# Soft White Flourescents?



## seed (Jun 23, 2004)

I have been using 2 14 watt soft white compact flourescents, and it seems to be doing well. The thing i don't understand is what does it mean by "soft white"? If i buy bulbs next time should i avoid these "soft white" bulbs?


----------



## Sir_BlackhOle (Jan 25, 2004)

Can you get the specs on the bulbs you use? Specifically the K rating?


----------



## Error (Apr 16, 2004)

I have had "soft white" fluorescents before, though they weren't PC bulbs. They were 4100K, if I remember correctly.


----------



## seed (Jun 23, 2004)

I can't find the box in which the light was in, it might've been thrown in the garbage by my parents. I did look for the K rating before, but i couldn't find it. It's suppose to be a typical household light, the ones you would use to light up a room and such, not made for tank use.


----------



## bharada (Apr 17, 2004)

Soft white bulbs have an orange cast to them. They're usually in the 2700-3500K range. Cool white bulbs are the ones in the 4000K range and are a lot whiter looking, but still has a yellowish cast to it.


----------



## seed (Jun 23, 2004)

So... how effective are they compared to say a 4000k range bulb? Should i replace it with a regular one?

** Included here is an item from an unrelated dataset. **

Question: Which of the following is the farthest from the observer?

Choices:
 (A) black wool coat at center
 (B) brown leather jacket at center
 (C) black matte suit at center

Also i was at a pet store and they were selling 50/50 bulbs, not sure what they were called (actinic or something?) but half the bulb was blue. I was thinking they were to create the blue effect for saltwater, but i may be wrong. So which of the three should i choose, my current soft white CF, regular CF, or 50/50 CF.


----------



## Error (Apr 16, 2004)

Ah, I just looked it up to make sure. Soft White is synonymous with Warm White, and they are typically 2700K for home use.


----------